Eminem defies NFL rules to take a knee during the Super Bowl halftime show

Eminem defies NFL rules to take a knee during the Super Bowl halftime show

Eminem defied National Football League (NFL) rules on Sunday by taking a knee during the Super Bowl LVI halftime show, even after all the competing athletes were seen standing up during the national anthem.

The 49-year-old rapper made the gesture, which has become a symbol of protest against racism, after finishing his hit Lose Yourself.

At the moment when Eminem (real name Marshall Mathers) was supposed to bow, he fell to one knee, bowing his head solemnly.

He held the position for about 50 seconds as the performers moved on to Snoop Dogg’s set.

Eminem did so, despite the fact that none of the Rams or Bengals players knelt during the national anthem at the start of the game — and there was no sign of anyone else kneeling from the audience.

It’s unclear if the kneeling was a planned part of the show or a spontaneous decision, as Eminem’s publicist did not immediately respond to DailyMail.com’s request for comment.

The NFL reportedly turned down Eminem’s request to kneel during the speech, but he did so anyway, contrary to their stance on the matter.

Eminem (left) took a knee during the Super LVI Halftime Show after the NFL turned down his request to do so during the performance.  The 49-year-old rapper did it anyway, challenging the league's stance on the issue.

Eminem (left) took a knee during the Super LVI Halftime Show after the NFL turned down his request to do so during the performance.
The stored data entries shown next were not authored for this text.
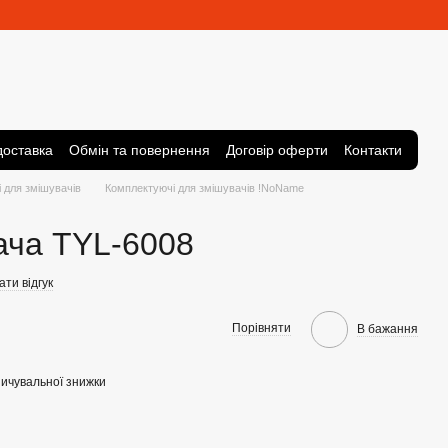
доставка
Обмін та повернення
Договір оферти
Контакти
 для змішувачів
Комплектуючі для змішувачів !NoName
ача TYL-6008
ти відгук
Порівняти
В бажання
ичувальної знижки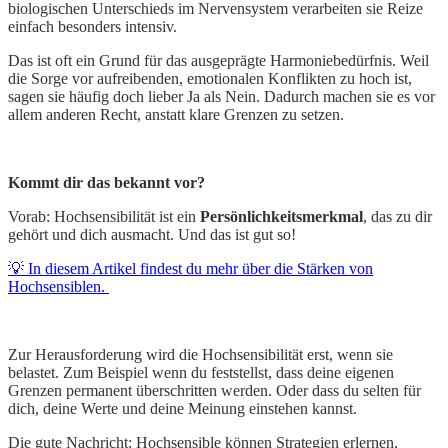
biologischen Unterschieds im Nervensystem verarbeiten sie Reize
einfach besonders intensiv.
Das ist oft ein Grund für das ausgeprägte Harmoniebedürfnis. Weil
die Sorge vor aufreibenden, emotionalen Konflikten zu hoch ist,
sagen sie häufig doch lieber Ja als Nein. Dadurch machen sie es vor
allem anderen Recht, anstatt klare Grenzen zu setzen.
Kommt dir das bekannt vor?
Vorab: Hochsensibilität ist ein
Persönlichkeitsmerkmal
, das zu dir
gehört und dich ausmacht. Und das ist gut so!
💡 In diesem Artikel findest du mehr über die Stärken von
Hochsensiblen.
Zur Herausforderung wird die Hochsensibilität erst, wenn sie
belastet. Zum Beispiel wenn du feststellst, dass deine eigenen
Grenzen permanent überschritten werden. Oder dass du selten für
dich, deine Werte und deine Meinung einstehen kannst.
Die gute Nachricht: Hochsensible können Strategien erlernen,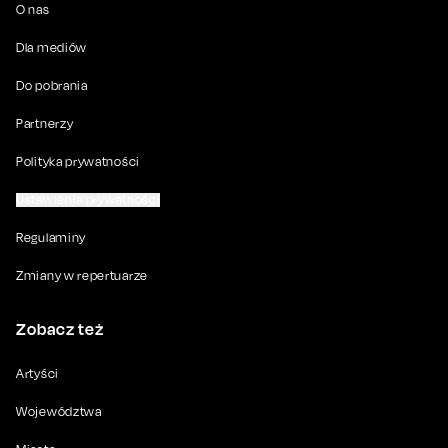
O nas
Dla mediów
Do pobrania
Partnerzy
Polityka prywatności
Ustawienia prywatności
Regulaminy
Zmiany w repertuarze
Zobacz też
Artyści
Województwa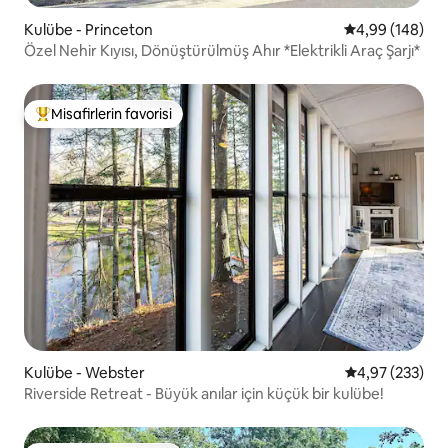
Kulübe - Princeton
5 üzerinden or
4,99 (148)
Özel Nehir Kıyısı, Dönüştürülmüş Ahır *Elektrikli Araç Şarjı*
Misafirlerin favorisi
Misafirlerin favorilerinden en beğenilenler arasında
Kulübe - Webster
5 üzerinden or
4,97 (233)
Riverside Retreat - Büyük anılar için küçük bir kulübe!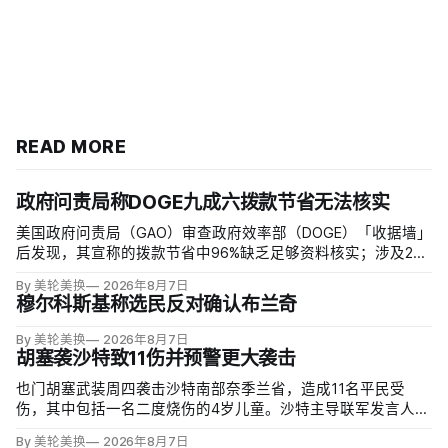
READ MORE
政府问责局称DOGE九成六拨款节省无法核实
美国政府问责局（GAO）审查政府效率部（DOGE）「收据墙」
后发现，其宣称的拨款节省中96%缺乏足够资料核实；涉及274
亿美元节省的2503份合同并未采取终止行动，所谓合同节省约
By 美轮美换
2026年8月7日
三分之二无法验证或不符合其公开方法，264份拟终止租约中
穆尔科斯基称选民反对确认布兰奇
108份早已进入终止流程。
By 美轮美换
2026年8月7日
胡塞袭沙特致11伤并预警更大袭击
也门胡塞武装周四袭击沙特南部奈季兰省，造成11名平民受
伤，其中包括一名二度烧伤的4岁儿童。沙特主导联军发言人图
尔基·马利基（Turki al-Maliki）指控胡塞武装无差别炮击民用
By 美轮美换
2026年8月7日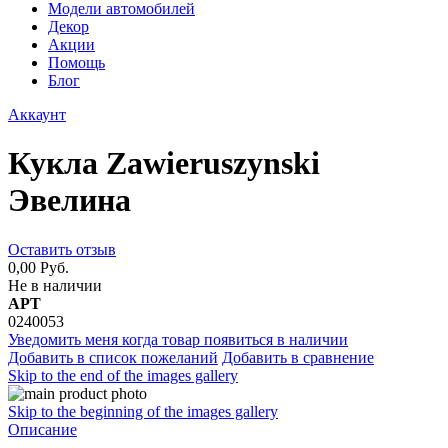
Модели автомобилей
Декор
Акции
Помощь
Блог
Аккаунт
Кукла Zawieruszynski
Эвелина
Оставить отзыв
0,00 Руб.
Не в наличии
АРТ
0240053
Уведомить меня когда товар появиться в наличии
Добавить в список пожеланий
Добавить в сравнение
Skip to the end of the images gallery
Skip to the beginning of the images gallery
Описание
The 49-year-old rapper did it anyway, challenging the league’s stance on the issue.

Eminem defies NFL rules to take a knee during the Super Bowl halftime show

The rapper’s fans were shocked to see their idol take a knee. Few fans or players at SoFi Stadium made the same gesture when the national anthem was played before kick-off.

Despite Cincinnati Bengals and Los Angeles Rams players standing still during country star Mickey Guyton’s 1-minute, 51-second performance of The Star-Spangled Banner, Eminem’s defiance should come as no surprise.

The rapper has repeatedly spoken out against racial injustice despite accusations that some of his lyrics are racist.

In 2017, Eminem released a song called Untouchable that refers to white men as “untouchables” because they don’t seem to be bothered by the police brutality and suppression of human rights that black men and women face every day in the US.

Eminem discusses everything from institutional racism to the Black Lives Matter movement in the song.

“Black boy, black boy, we won’t lie to you / Black boy, black boy, we don’t like the look of you,” he reads at the beginning of the song, adding later: “Throughout history, African Americans have been treated like shit / and I admit there were times when it was embarrassing to be a white boy.”

Before the match started, all eyes were on the players of both teams to see if they would take a knee, a popular symbolic gesture against racism.

Before the match started, all eyes were on the players of both teams to see if they would take a knee, a popular symbolic gesture against racism.

All Los Angeles Rams players stood during the playing of the national anthem prior to the NFL Super Bowl LVI game against the Cincinnati Bengals.

All Los Angeles Rams players stood during the playing of the national anthem prior to the NFL Super Bowl LVI game against the Cincinnati Bengals.

The national anthem is sung before an NFL Super Bowl LVI football game, where Rams players can be seen standing behind the American flag.

The national anthem is sung before an NFL Super Bowl LVI football game, where Rams players can be seen standing behind the American flag.

In 2020, the rapper and Kid Cudi teamed up for their first collaboration, and it’s full of timely commentary about racial inequality and access to public health.

At the time, the duo released a lyric video for The Adventures of Moonman and Slim Shady that lashed out at dirty cops, NFL player Drew Brees, and people who refuse to wear a mask during the COVID-19 pandemic.

“A bunch of morons in the office / Half of us are walking around like a zombie apocalypse,” Eminem raps on the track. “The other half is just pissed / And doesn’t want to wear a mask / And they just scoff / And that’s how you end up catching [stuff] from them / I just used the same basket as you, / Now I’m in … the casket from your coffin.”

The four-and-a-half-minute song references George Floyd and Ahmad Arbery, whose murders sparked protests against racism and police brutality around the world.

It also targeted New Orleans Saints quarterback Breeze, who came under fire in June after redoubling his disapproval of Colin Kaepernick and others who knelt during the national anthem. Breeze later apologized for his “insensitive” comments, in which “there was no awareness and no compassion or empathy whatsoever.”

“And God is my jury, so when I die / I don’t worry / Pray to George Floyd and Ahmad Arbery,” continues Eminem. “How… is it that there are so many dirty cops?” / Stop the man, please / Officer, I’m sorry / But I can’t breathe / When you’re on top of me / Your…knee on my carotid artery.’